Your task is to transcribe all of the data below exactly, omitting the images.
Content starts
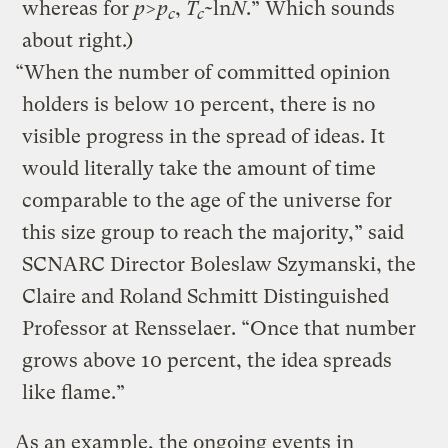
whereas for
p
>
p
,
T
~ln
N
.” Which sounds
c
c
about right.)
“When the number of committed opinion
holders is below 10 percent, there is no
visible progress in the spread of ideas. It
would literally take the amount of time
comparable to the age of the universe for
this size group to reach the majority,” said
SCNARC Director Boleslaw Szymanski, the
Claire and Roland Schmitt Distinguished
Professor at Rensselaer. “Once that number
grows above 10 percent, the idea spreads
like flame.”
As an example, the ongoing events in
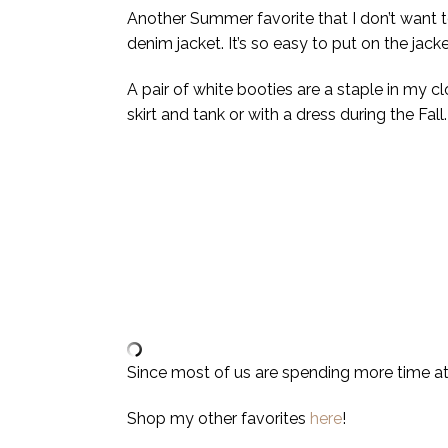
Another Summer favorite that I don’t want to
denim jacket. It’s so easy to put on the jack
A pair of white booties are a staple in my c
skirt and tank or with a dress during the Fal
Since most of us are spending more time a
Shop my other favorites
here
!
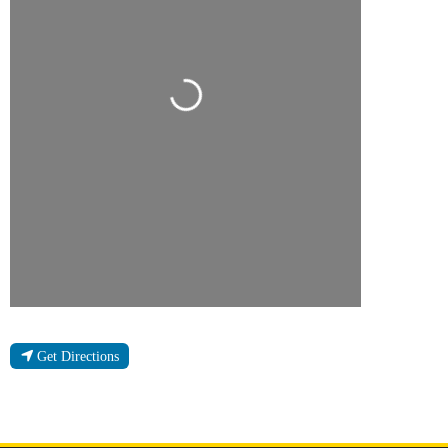
Loading...
Get Directions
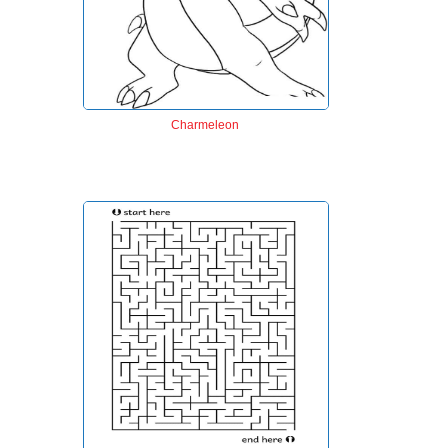
Charmeleon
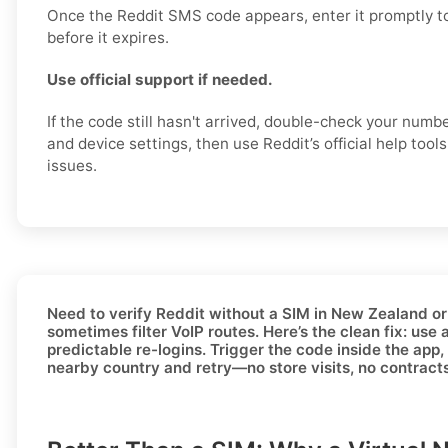
Once the Reddit SMS code appears, enter it promptly t
before it expires.
Use official support if needed.
If the code still hasn't arrived, double-check your numb
and device settings, then use Reddit’s official help tool
issues.
Need to
verify Reddit without a SIM in New Zealand
or
sometimes filter VoIP routes. Here’s the clean fix: use 
predictable re-logins. Trigger the code inside the app, 
nearby country and retry—no store visits, no contract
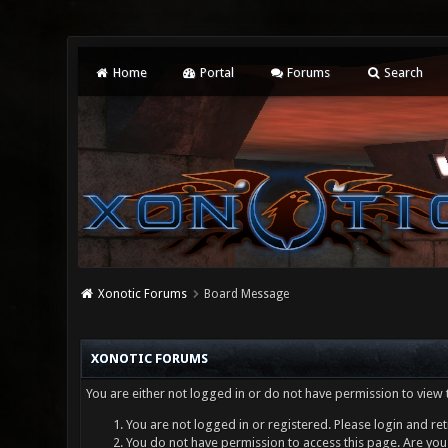
Home
Portal
Forums
Search
Xonotic Forums
Board Message
XONOTIC FORUMS
You are either not logged in or do not have permission to view 
You are not logged in or registered. Please login and ret
You do not have permission to access this page. Are you 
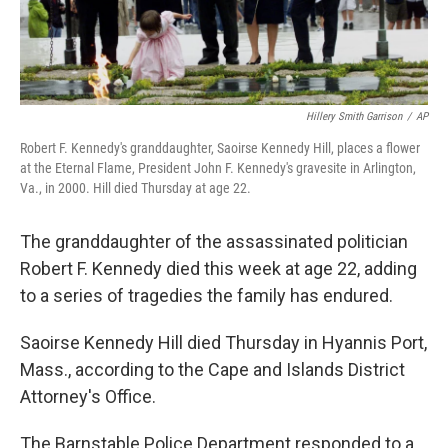
Hillery Smith Garrison
/
AP
Robert F. Kennedy's granddaughter, Saoirse Kennedy Hill, places a flower
at the Eternal Flame, President John F. Kennedy's gravesite in Arlington,
Va., in 2000. Hill died Thursday at age 22.
The granddaughter of the assassinated politician
Robert F. Kennedy died this week at age 22, adding
to a series of tragedies the family has endured.
Saoirse Kennedy Hill died Thursday in Hyannis Port,
Mass., according to the Cape and Islands District
Attorney's Office.
The Barnstable Police Department responded to a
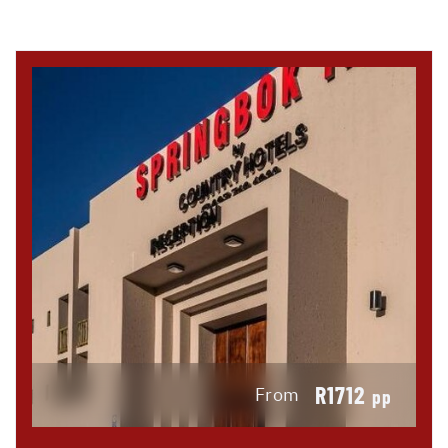
R1712
From
pp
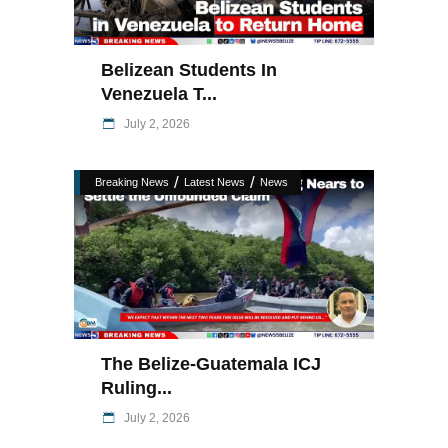
Belizean Students In
Venezuela T...
July 2, 2026
/
/
Breaking News
Latest News
News
The Belize-Guatemala ICJ
Ruling...
July 2, 2026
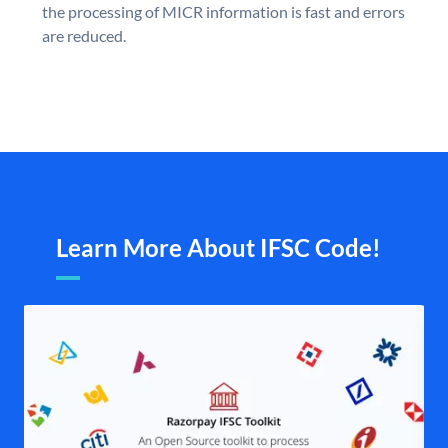
the processing of MICR information is fast and errors
are reduced.
Learn More About IFSC Code!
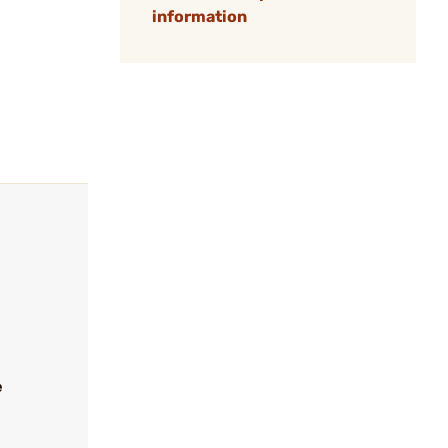
information
e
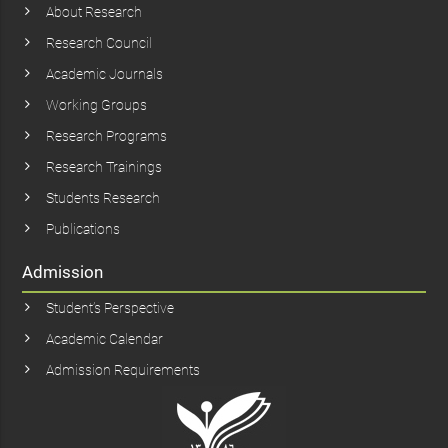
About Research
Research Council
Academic Journals
Working Groups
Research Programs
Research Trainings
Students Research
Publications
Admission
Student’s Perspective
Academic Calendar
Admission Requirements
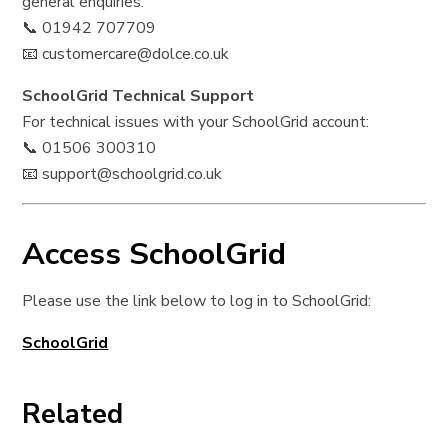
general enquiries:
📞 01942 707709
📧 customercare@dolce.co.uk
SchoolGrid Technical Support
For technical issues with your SchoolGrid account:
📞 01506 300310
📧 support@schoolgrid.co.uk
Access SchoolGrid
Please use the link below to log in to SchoolGrid:
SchoolGrid
Related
Content ends
The answer:
whereas for
p
>
p
,
T
~ln
N
.” Which sounds
c
c
about right.)
“When the number of committed opinion
holders is below 10 percent, there is no
visible progress in the spread of ideas. It
would literally take the amount of time
comparable to the age of the universe for
this size group to reach the majority,” said
SCNARC Director Boleslaw Szymanski, the
Claire and Roland Schmitt Distinguished
Professor at Rensselaer. “Once that number
grows above 10 percent, the idea spreads
like flame.”
As an example, the ongoing events in
Another Summer favorite that I don’t want to
denim jacket. It’s so easy to put on the jack
A pair of white booties are a staple in my c
skirt and tank or with a dress during the Fal
Since most of us are spending more time a
Shop my other favorites
here
!
Loading...
Get Directions
Charmeleon
Once the Reddit SMS code appears, enter it promptly t
before it expires.
Use official support if needed.
If the code still hasn't arrived, double-check your numb
and device settings, then use Reddit’s official help tool
issues.
Need to
verify Reddit without a SIM in New Zealand
or
sometimes filter VoIP routes. Here’s the clean fix: use 
predictable re-logins. Trigger the code inside the app, 
nearby country and retry—no store visits, no contract
Home
Portal
Forums
Search
Xonotic Forums
Board Message
XONOTIC FORUMS
You are either not logged in or do not have permission to view 
You are not logged in or registered. Please login and ret
You do not have permission to access this page. Are you 
Hillery Smith Garrison
/
AP
Robert F. Kennedy's granddaughter, Saoirse Kennedy Hill, places a flower
at the Eternal Flame, President John F. Kennedy's gravesite in Arlington,
Va., in 2000. Hill died Thursday at age 22.
The granddaughter of the assassinated politician
Robert F. Kennedy died this week at age 22, adding
to a series of tragedies the family has endured.
Saoirse Kennedy Hill died Thursday in Hyannis Port,
Mass., according to the Cape and Islands District
Attorney's Office.
The Barnstable Police Department responded to a
R1712
From
pp
Belizean Students In
Venezuela T...
July 2, 2026
/
/
Breaking News
Latest News
News
The Belize-Guatemala ICJ
Ruling...
July 2, 2026
the processing of MICR information is fast and errors
are reduced.
Learn More About IFSC Code!
information
e
About Research
Research Council
Academic Journals
Working Groups
Research Programs
Research Trainings
Students Research
Publications
Admission
Student’s Perspective
Academic Calendar
Admission Requirements
general enquiries:
📞 01942 707709
📧 customercare@dolce.co.uk
SchoolGrid Technical Support
For technical issues with your SchoolGrid account:
📞 01506 300310
📧 support@schoolgrid.co.uk
Access SchoolGrid
Please use the link below to log in to SchoolGrid:
SchoolGrid
Related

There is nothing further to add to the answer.